Володя с любопытством глянул на Ефима.
- А вам откуца известны порядки третьего? Это буйное отделение.
- Из рассказов одного моего приятеля. Он там побывал. - Ефим помолчал. - Ладно, не буду вам голову морочить: приятель тот - я, собственной персоной.
- Вы?! В буйном отделении?! - у Володи изумленно вытянулось лицо. - Полноте, чепуха какая-то!
- Не верите? Тогда слушайте. - И Ефим рассказал историю с Яшкой-кровопийцей.
- Мне тогда повезло, в кармане оказался документ о контузии. Поэтому мне и прописали пребывание под широким, добрым крылом доктора Бориса Наумовича Котляра.
- Бориса Наумовича? Так это же наше местное светило! Величина! Профессор! Я с ним немного знаком. Хороший человек.
- Да, - согласился Ефим, - дай ему Бог здоровья. Он спас меня, поставил на ноги, дал возможность еще раз вернуться в строй.
- А что было дальше?
- Дальше? Дальше последовала эпопея, которую сходу изложить просто невозможно. У нас, я предполагаю, времени впереди достаточно. Как-нибудь расскажу.
- Все же с этим Яшкой вы впоследствии виделись?
- Не только виделись. Я, признаться, имел определенную возможность насолить ему, когда работал в заводской многотиражке.
- Ну, и?..
- Эх, захлестнули меня дела да события! Закрутили, завертели. На заводе повстречались типажи поколоритнее Яшки, он перед ними ягненок... Хотя и не исключение в стане власть имущих, он, скорее, тоже плоть от их плоти, кость от кости. Поди-ка, оторви его от той плоти. Достань!
Володя опустил красивую чубатую голову, задумался. Когда поднял глаза - ахнул: Ефим лежал навзничь, открытыми, остановившимися глазами смотрел в какую-то точку мимо Володи. Щеки его побелели, губы что-то шептали.
Володя бросился за дежурным врачом...
Немало дней и ночей Ефим так и не обретал ясного сознания.
- Болезнь протекает своим чередом, - говорил Канатчиков, - ничего страшного.
Однажды в палату пришел Борис Наумович, Ефим узнал и не узнал своего старого друга.
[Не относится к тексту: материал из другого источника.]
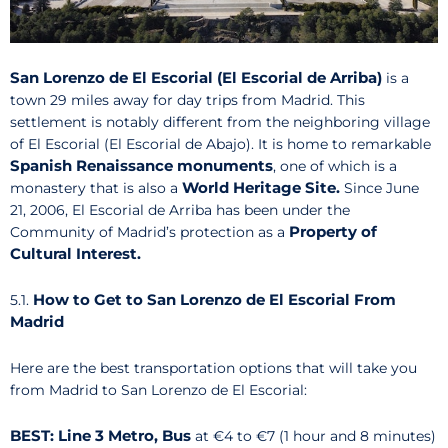
San Lorenzo de El Escorial (El Escorial de Arriba)
is a
town 29 miles away for day trips from Madrid. This
settlement is notably different from the neighboring village
of El Escorial (El Escorial de Abajo). It is home to remarkable
Spanish Renaissance monuments
, one of which is a
World Heritage Site.
monastery that is also a
Since June
21, 2006, El Escorial de Arriba has been under the
Property of
Community of Madrid’s protection as a
Cultural Interest.
How to Get to San Lorenzo de El Escorial From
5.1.
Madrid
Here are the best transportation options that will take you
from Madrid to San Lorenzo de El Escorial:
BEST: Line 3 Metro, Bus
at €4 to €7 (1 hour and 8 minutes)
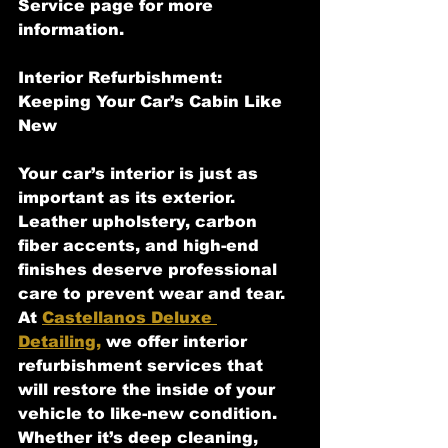
Service page for more 
information.
Interior Refurbishment: 
Keeping Your Car’s Cabin Like 
New
Your car’s interior is just as 
important as its exterior. 
Leather upholstery, carbon 
fiber accents, and high-end 
finishes deserve professional 
care to prevent wear and tear. 
At 
Castellanos Deluxe 
Detailing,
 we offer interior 
refurbishment services that 
will restore the inside of your 
vehicle to like-new condition. 
Whether it’s deep cleaning, 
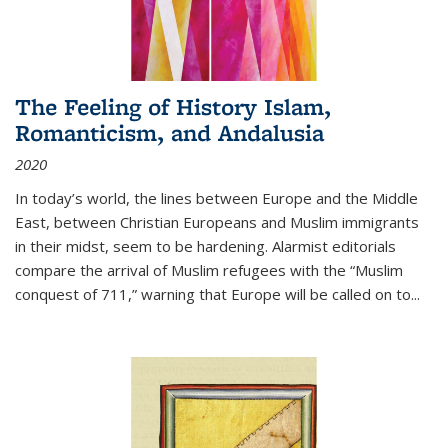
The Feeling of History Islam,
Romanticism, and Andalusia
2020
In today’s world, the lines between Europe and the Middle
East, between Christian Europeans and Muslim immigrants
in their midst, seem to be hardening. Alarmist editorials
compare the arrival of Muslim refugees with the “Muslim
conquest of 711,” warning that Europe will be called on to
...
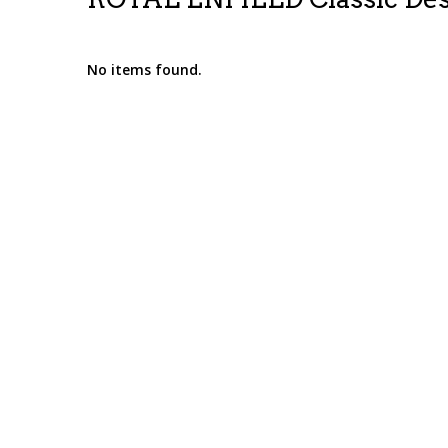
No items found.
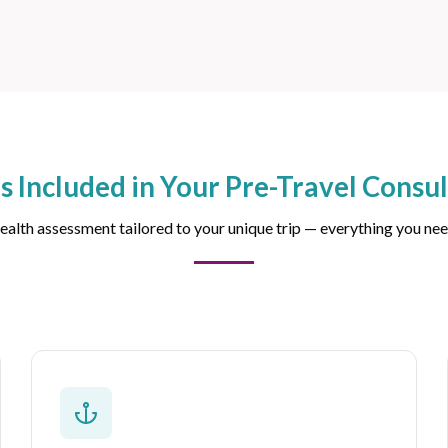
s Included in Your Pre-Travel Consul
alth assessment tailored to your unique trip — everything you nee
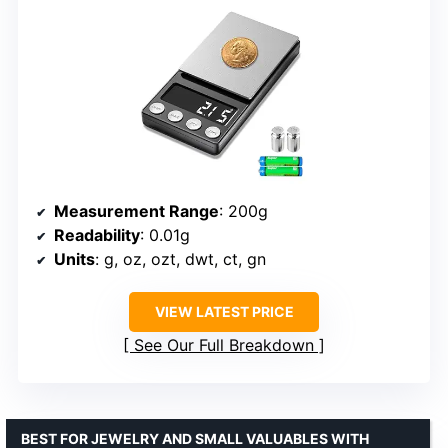
Measurement Range
: 200g
Readability
: 0.01g
Units
: g, oz, ozt, dwt, ct, gn
VIEW LATEST PRICE
See Our Full Breakdown
BEST FOR JEWELRY AND SMALL VALUABLES WITH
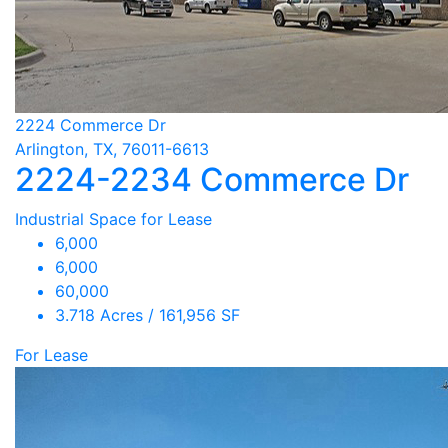
2224 Commerce Dr
Arlington, TX, 76011-6613
2224-2234 Commerce Dr
Industrial Space for Lease
6,000
6,000
60,000
3.718 Acres / 161,956 SF
For Lease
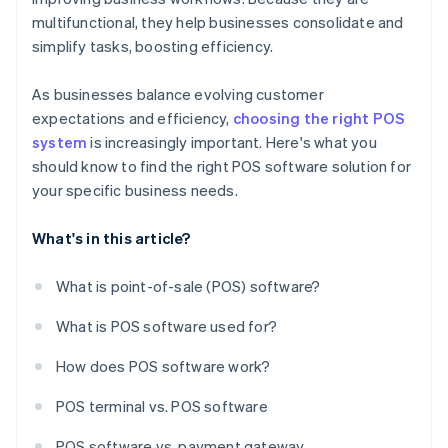
multifunctional, they help businesses consolidate and
simplify tasks, boosting efficiency.
As businesses balance evolving customer
expectations and efficiency,
choosing the right POS
system
is increasingly important. Here's what you
should know to find the right POS software solution for
your specific business needs.
What's in this article?
What is point-of-sale (POS) software?
What is POS software used for?
How does POS software work?
POS terminal vs. POS software
POS software vs. payment gateway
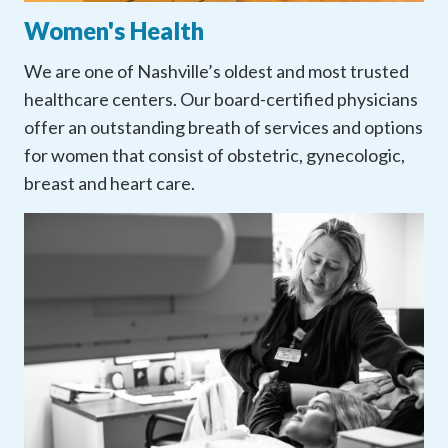
Women's Health
We are one of Nashville’s oldest and most trusted
healthcare centers. Our board-certified physicians
offer an outstanding breath of services and options
for women that consist of obstetric, gynecologic,
breast and heart care.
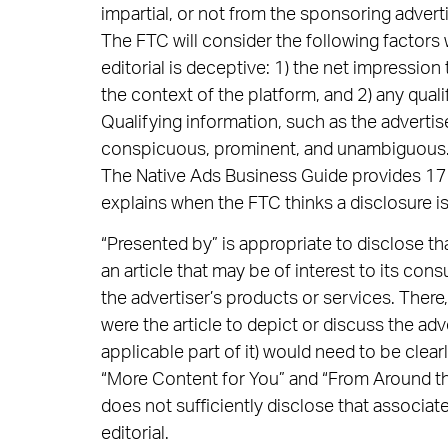
impartial, or not from the sponsoring advertis
The FTC will consider the following factors
editorial is deceptive: 1) the net impressio
the context of the platform, and 2) any quali
Qualifying information, such as the advertis
conspicuous, prominent, and unambiguous
The Native Ads Business Guide provides 17 e
explains when the FTC thinks a disclosure i
“Presented by” is appropriate to disclose th
an article that may be of interest to its co
the advertiser’s products or services. There
were the article to depict or discuss the adve
applicable part of it) would need to be clea
“More Content for You” and “From Around 
does not sufficiently disclose that associa
editorial.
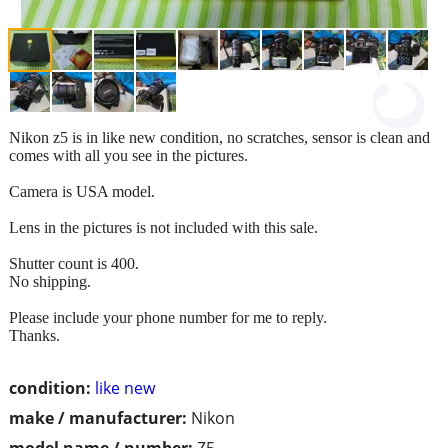
Nikon z5 is in like new condition, no scratches, sensor is clean and
comes with all you see in the pictures.
Camera is USA model.
Lens in the pictures is not included with this sale.
Shutter count is 400.
No shipping.
Please include your phone number for me to reply.
Thanks.
condition:
like new
make / manufacturer:
Nikon
model name / number:
Z5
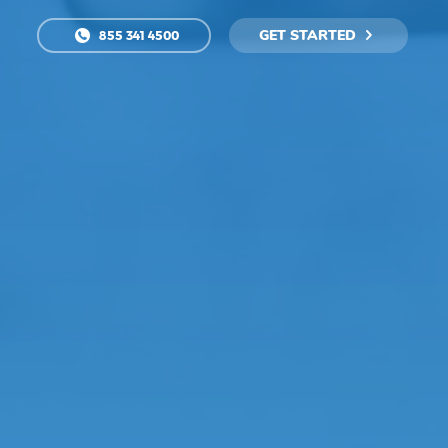
GET STARTED
855 341 4500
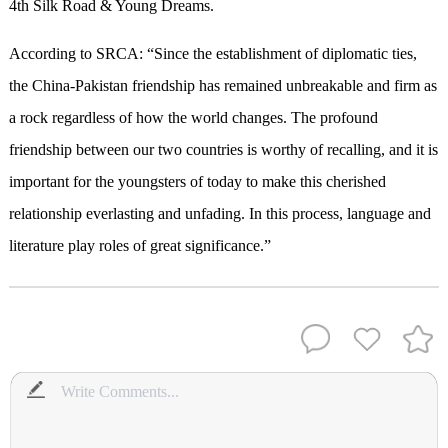
4th Silk Road & Young Dreams.
According to SRCA: “Since the establishment of diplomatic ties,
the China-Pakistan friendship has remained unbreakable and firm as
a rock regardless of how the world changes. The profound
friendship between our two countries is worthy of recalling, and it is
important for the youngsters of today to make this cherished
relationship everlasting and unfading. In this process, language and
literature play roles of great significance.”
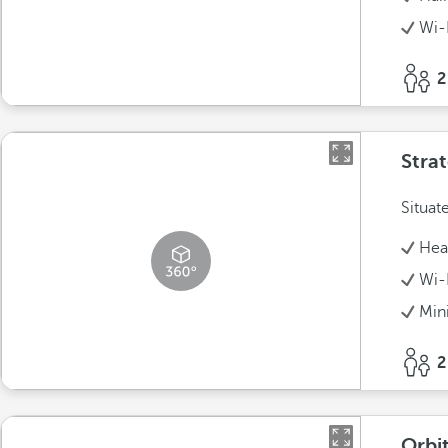
Wi-
2
Stra
Situat
Hea
Wi-
Min
2
Orbit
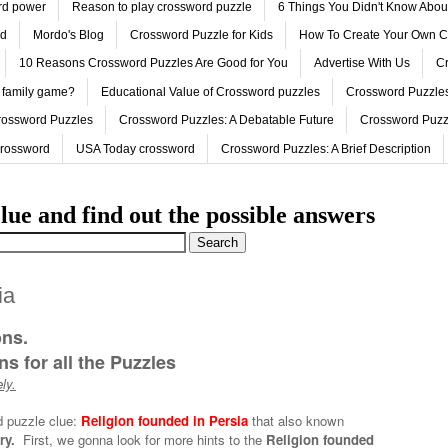
ord power
Reason to play crossword puzzle
6 Things You Didn't Know Abo
ed
Mordo's Blog
Crossword Puzzle for Kids
How To Create Your Own C
10 Reasons Crossword Puzzles Are Good for You
Advertise With Us
Cr
 family game?
Educational Value of Crossword puzzles
Crossword Puzzles
rossword Puzzles
Crossword Puzzles: A Debatable Future
Crossword Puzz
Crossword
USA Today crossword
Crossword Puzzles: A Brief Description
lue and find out the possible answers
ia
ons.
s for all the Puzzles
ly.
d puzzle clue:
Religion founded in Persia
that also known
ry.
First, we gonna look for more hints to the
Religion founded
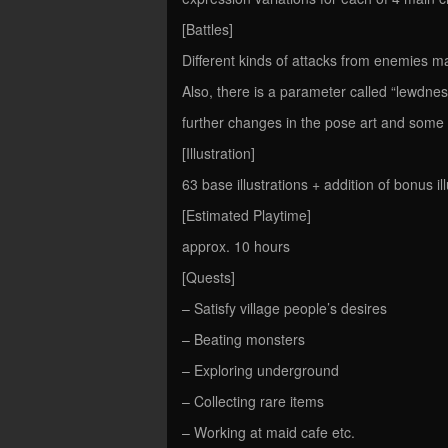
[Battles]
Different kinds of attacks from enemies m
Also, there is a parameter called “lewdnes
further changes in the pose art and som
[Illustration]
63 base illustrations + addition of bonus il
[Estimated Playtime]
approx. 10 hours
[Quests]
– Satisfy village people’s desires
– Beating monsters
– Exploring underground
– Collecting rare items
– Working at maid cafe etc.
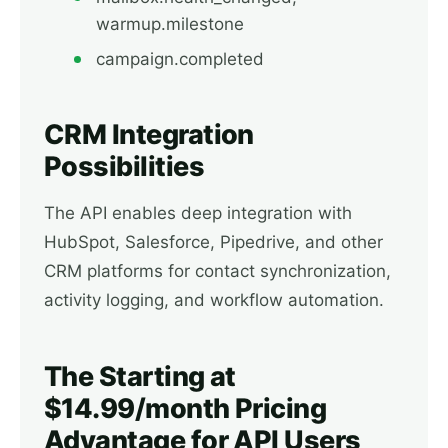
warmup.milestone
campaign.completed
CRM Integration
Possibilities
The API enables deep integration with
HubSpot, Salesforce, Pipedrive, and other
CRM platforms for contact synchronization,
activity logging, and workflow automation.
The Starting at
$14.99/month Pricing
Advantage for API Users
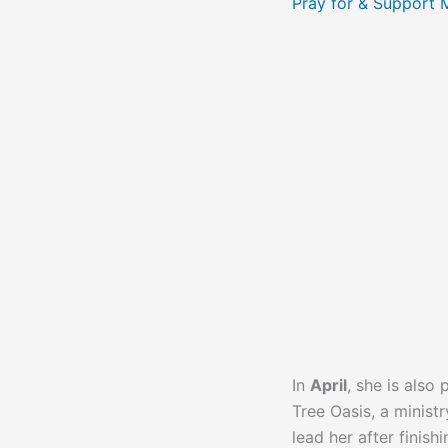
Pray for & Support 
In
April
, she is also
Tree Oasis, a minist
lead her after finish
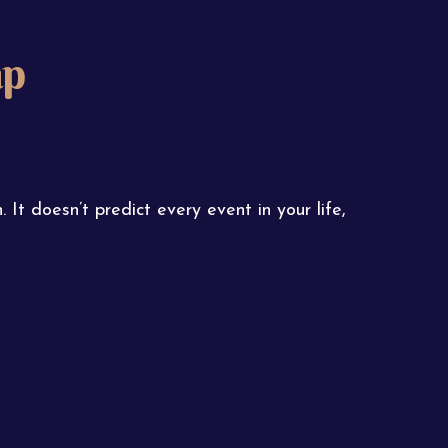
ap
 It doesn’t predict every event in your life,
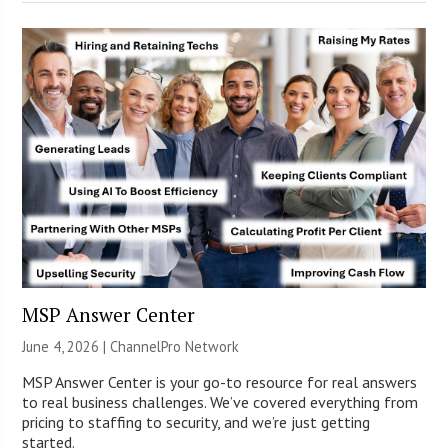
MSP Answer Center
June 4, 2026 |
ChannelPro Network
MSP Answer Center is your go-to resource for real answers
to real business challenges. We’ve covered everything from
pricing to staffing to security, and we’re just getting
started.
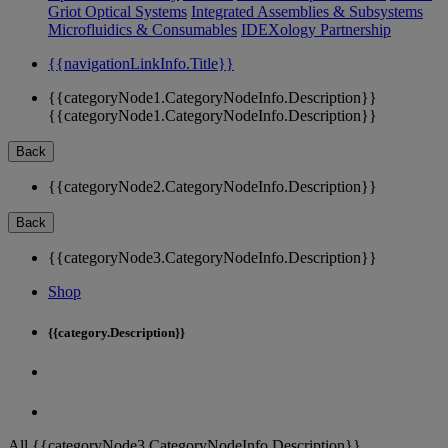
Griot Optical Systems
Integrated Assemblies & Subsystems
Microfluidics & Consumables
IDEXology Partnership
{{navigationLinkInfo.Title}}
{{categoryNode1.CategoryNodeInfo.Description}}
{{categoryNode1.CategoryNodeInfo.Description}}
Back
{{categoryNode2.CategoryNodeInfo.Description}}
Back
{{categoryNode3.CategoryNodeInfo.Description}}
Shop
{{category.Description}}
All {{categoryNode3.CategoryNodeInfo.Description}}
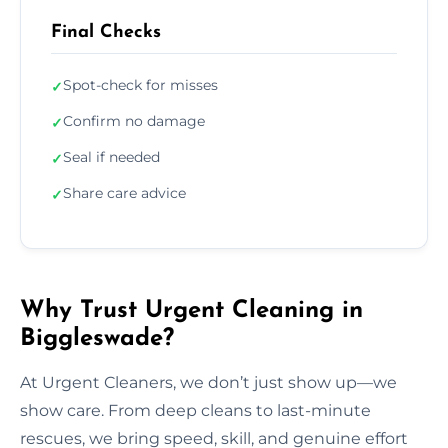
Final Checks
Spot-check for misses
✓
Confirm no damage
✓
Seal if needed
✓
Share care advice
✓
Why Trust Urgent Cleaning in
Biggleswade?
At Urgent Cleaners, we don’t just show up—we
show care. From deep cleans to last-minute
rescues, we bring speed, skill, and genuine effort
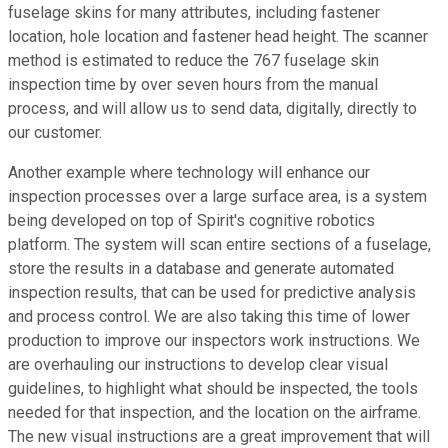
fuselage skins for many attributes, including fastener
location, hole location and fastener head height. The scanner
method is estimated to reduce the 767 fuselage skin
inspection time by over seven hours from the manual
process, and will allow us to send data, digitally, directly to
our customer.
Another example where technology will enhance our
inspection processes over a large surface area, is a system
being developed on top of Spirit's cognitive robotics
platform. The system will scan entire sections of a fuselage,
store the results in a database and generate automated
inspection results, that can be used for predictive analysis
and process control. We are also taking this time of lower
production to improve our inspectors work instructions. We
are overhauling our instructions to develop clear visual
guidelines, to highlight what should be inspected, the tools
needed for that inspection, and the location on the airframe.
The new visual instructions are a great improvement that will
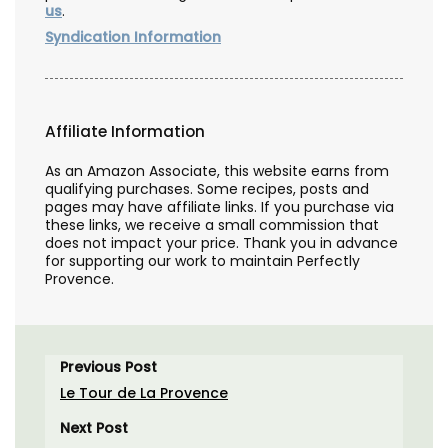
us
.
Syndication Information
Affiliate Information
As an Amazon Associate, this website earns from
qualifying purchases. Some recipes, posts and
pages may have affiliate links. If you purchase via
these links, we receive a small commission that
does not impact your price. Thank you in advance
for supporting our work to maintain Perfectly
Provence.
Previous Post
Le Tour de La Provence
Next Post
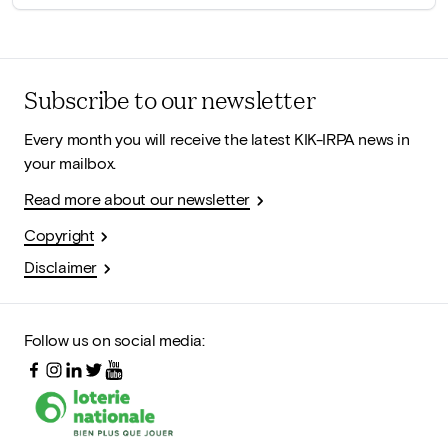
Subscribe to our newsletter
Every month you will receive the latest KIK-IRPA news in
your mailbox.
Read more about our newsletter
Copyright
Disclaimer
Follow us on social media:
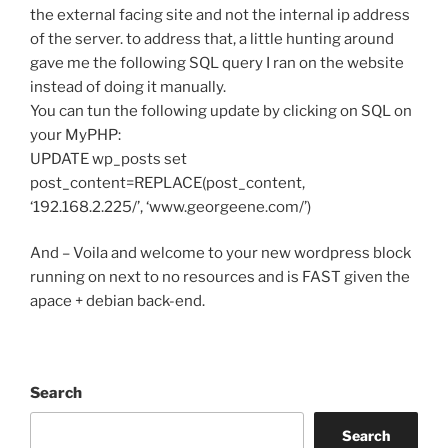
the external facing site and not the internal ip address
of the server. to address that, a little hunting around
gave me the following SQL query I ran on the website
instead of doing it manually.
You can tun the following update by clicking on SQL on
your MyPHP:
UPDATE wp_posts set
post_content=REPLACE(post_content,
‘192.168.2.225/’, ‘www.georgeene.com/’)
And – Voila and welcome to your new wordpress block
running on next to no resources and is FAST given the
apace + debian back-end.
Search
Search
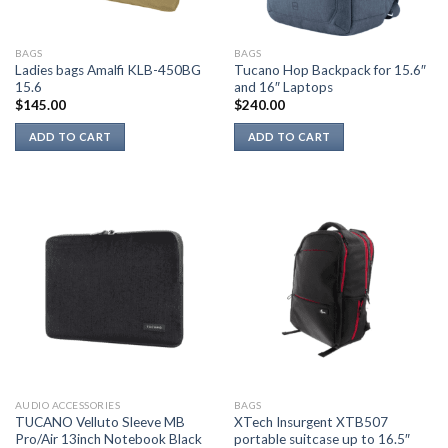
BAGS
BAGS
Ladies bags Amalfi KLB-450BG
Tucano Hop Backpack for 15.6″
15.6
and 16″ Laptops
$
145.00
$
240.00
ADD TO CART
ADD TO CART
AUDIO ACCESSORIES
BAGS
TUCANO Velluto Sleeve MB
XTech Insurgent XTB507
Pro/Air 13inch Notebook Black
portable suitcase up to 16.5″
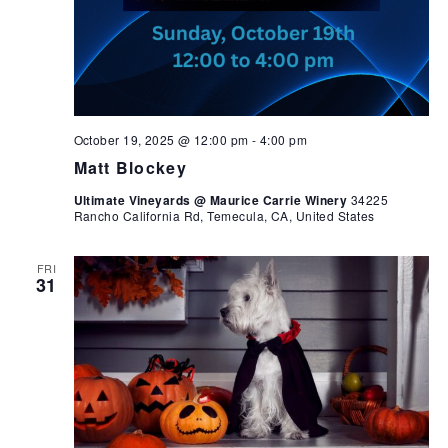
October 19, 2025 @ 12:00 pm
-
4:00 pm
Matt Blockey
Ultimate Vineyards @ Maurice Carrie Winery
34225
Rancho California Rd, Temecula, CA, United States
FRI
31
- Крепко переутомились нервишки у Сегала, - сказал Борис Наумович, - вот и отдыхают, закон самосохранения действует, организм защищается. Все обойдется, парень стойкий, я его помню... Следите, чтобы спал.
...Настал день, когда Ефим пришел в себя окончательно. Назавтра Наде разрешили свидание с мужем. Больничный парикмахер накануне побрил, постриг его. Выглядел он спокойным, аккуратным, но очень бледным.
Тревогу, растерянность, радость - все выразило подвижное лицо Нади, когда она увидела Ефима. Оба побежали друг другу навстречу, обнялись. Не поцеловались. Этого они никогда на людях - по молчаливому сговору - не делали. Уселись на два свободных стула в углу коридора.
С чувством безмерной вины смотрел Ефим на родное, самое родное лицо на свете, прекрасное в своей чистоте и детскости, но сильно утомленное, озабоченное, похудевшее. Это он, только он виноват в страданиях жены. За какие грехи Господь послал бедной девочке-женщине такие испытания? Чем, когда, как сможет он искупить стопудовую вину перед ней?! Убить себя за это мало!